Structured telephone interviews were also conducted for patients and relatives to gather further information on the outcome of the disease. The second study assessed the risk factors for cervical cancer in Ghana, using a hospital-based case-control study.2

Women aged 18–95 years with newly diagnosed histologically confirmed invasive cervical cancer were eligible to be cases. They had not received treatment for the disease and had been resident in Ghana for at least 3 years. Controls were randomly selected from the same hospitals as the cases. They fulfilled all the eligibility criteria defined for the cases apart from those relating to diagnosis of cervical cancer.

A structured questionnaire was administered to the women after which a request for a cervical smear was made for the assessment of cytological abnormalities and detection of HPV DNA to establish the HPV types present. The two studies were conducted between July 2014 and May 2015. Ethical approval from the University of Otago Ethics (Health) Committee was obtained by the researchers. Additionally, the Ghana Health Service Ethical Committee and the Committee on Human Research, Publication and Ethics of the Kwame Nkrumah University of Science and Technology (KNUST) and KATH gave approval for the study.

Using the data from the review of medical records and telephone interviews, the incidence, mortality, and survival rates of women diagnosed with invasive cervical cancer were estimated. The incidence and mortality rates of cervical cancer were highest for women aged 75–79 years and decreased at older ages in our study.2, 3 At three years from diagnosis, overall disease-specific survival was 39%.5 Stage at presentation (Hazard ratio (HR) for stage IV compared with stage I was 7.8; 95% CI: 4.1–14.8) and histological type (HR for other histological types compared with squamous cell carcinoma was 1.4; 95% CI: 0.4–5.9, not statistically significant) were strong predictors of cervical cancer survival. Some forms of treatment were also associated with better survival than others.
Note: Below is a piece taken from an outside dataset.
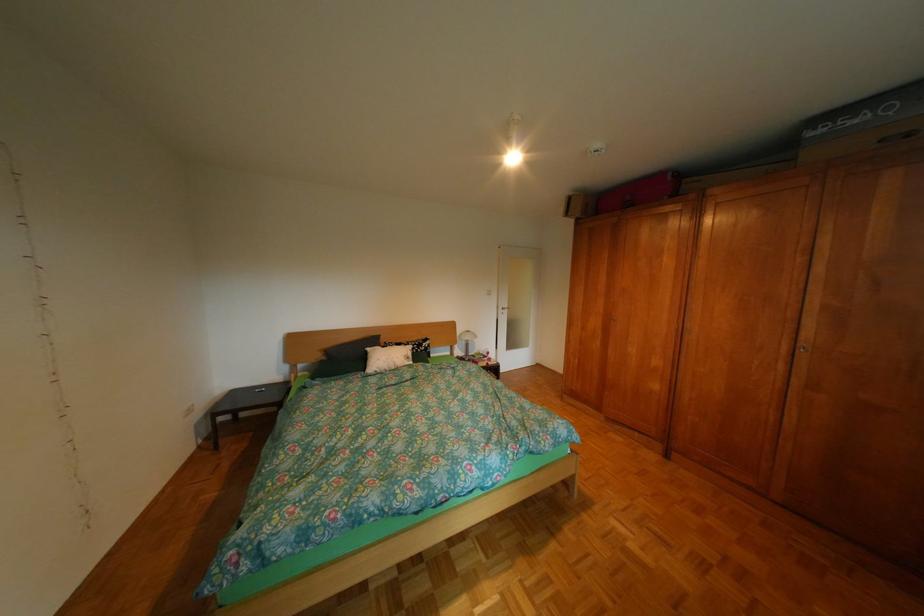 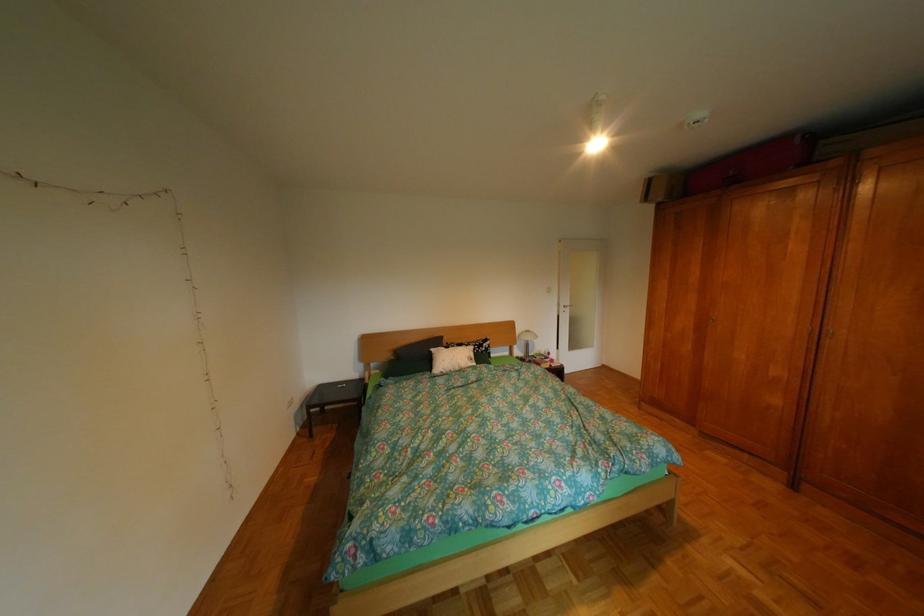 Find the pixel in the second image that matches point 338,359 in the first image.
Many known established risk factors were associated with the occurrence of cervical cancer in the case-control study. These included age, an increased number of pregnancies, higher parity and oral contraceptive use.2, 6, 7

In addition, use of firewood for cooking, use of homemade sanitary towels and having a polygamous husband were associated with an increased risk of cervical cancer. These associations have also been found in some other LMICs.810 Knowledge of HPV and cervical cancer was very low among women with and without cervical cancer in our study.2

A multi-level approach is required to address the burden of cervical cancer in Ghana. A national policy on cervical cancer tailored to the socio-economic and cultural context will need to be established if the disease is to be controlled. This approach needs to take into account the complexities of the disease, the barriers to healthcare access, the determinants of health, and the social and cultural factors that influence health. A national cervical cancer prevention and control program needs to be developed and implemented in Ghana.
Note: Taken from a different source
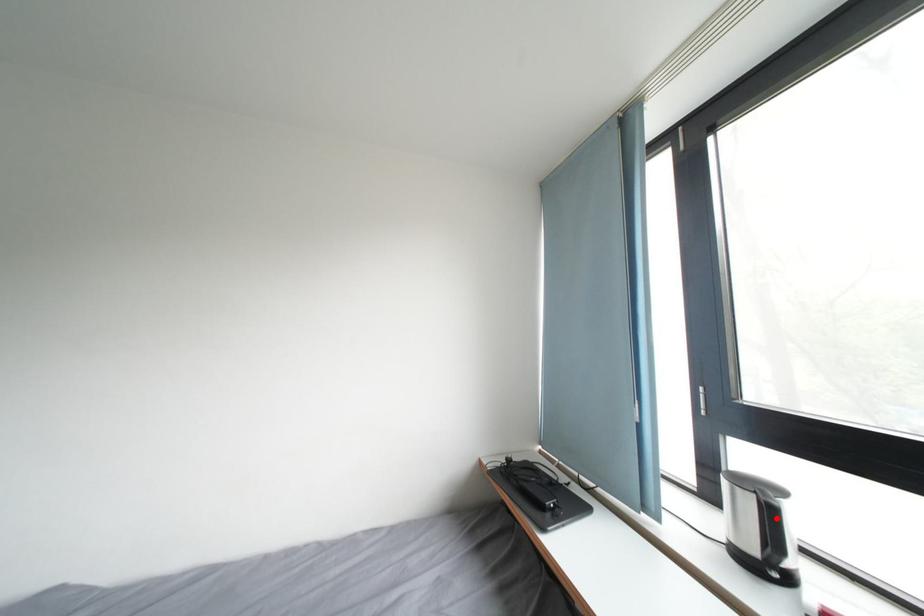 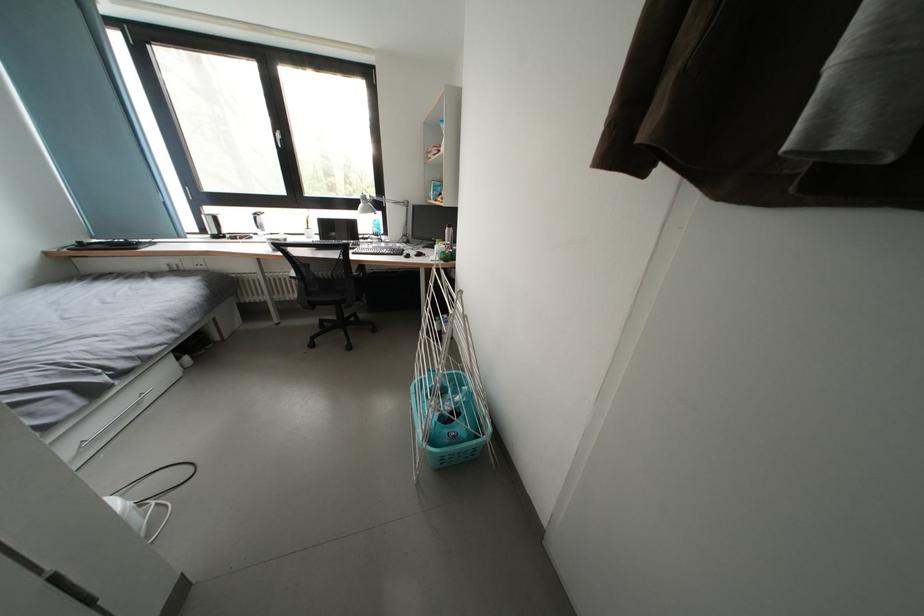 Question: I am providing you with two images of the same scene from different viewpoints. A red point is marked on the first image. Can you still see the location of the red point in image 2?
This should ideally include national policy development and program management structure, planning and preparation, implementation, monitoring, and evaluation.11 This national cervical cancer policy should include prevention, early detection, diagnosis and treatment, and palliative care. The World Health Organization health system framework can be used to plan the program. Additionally, the National Cancer Control Strategy for Ghana can also be a starting point.12

The aim of the current paper is to make recommendations in terms of public education and HPV vaccination for the prevention of cervical cancer.
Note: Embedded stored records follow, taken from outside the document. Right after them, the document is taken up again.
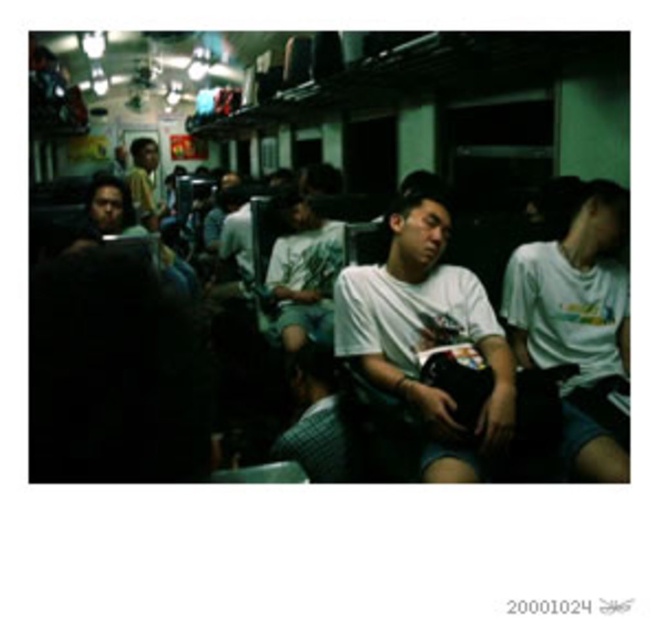 Question: From the image, what is the correct spatial relationship of white matte shirt at center in relation to yellow shirt at upper left?

Choices:
 (A) below
 (B) above

Answer: (A)

Question: Which point appears farthest from the camera in this image?

Choices:
 (A) (150, 225)
 (B) (538, 241)
 (C) (326, 292)

Answer: (A)

Question: In this image, where is white cotton shirt at center located relative to white cotton shirt at right?

Choices:
 (A) above
 (B) below

Answer: (B)

Question: Which object appears closest to the camera in this image?

Choices:
 (A) yellow shirt at upper left
 (B) white matte shirt at center
 (C) white cotton shirt at center

Answer: (C)

Question: Does white matte shirt at center have a greater width compared to yellow shirt at upper left?

Choices:
 (A) no
 (B) yes

Answer: (B)

Question: Which object is positioned closest to the yellow shirt at upper left?

Choices:
 (A) white matte shirt at center
 (B) white cotton shirt at right

Answer: (A)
Prevention and control of cervical cancer in Ghana Public education

Evidence from studies2, 3,1316 conducted in Ghana indicate that knowledge of HPV and other risk factors associated with the development of cervical cancer is limited. However, studies conducted in well-educated women reported relatively good knowledge of cervical cancer17 but these women are generally at lower risk of cervical cancer.2 A cervical cancer educational program could be implemented as part of a national cervical cancer control program. This may be the most cost-effective approach in reducing the burden of the disease.11 A mixture of systems can be used to deliver cervical cancer education program: in healthcare facilities and in the community.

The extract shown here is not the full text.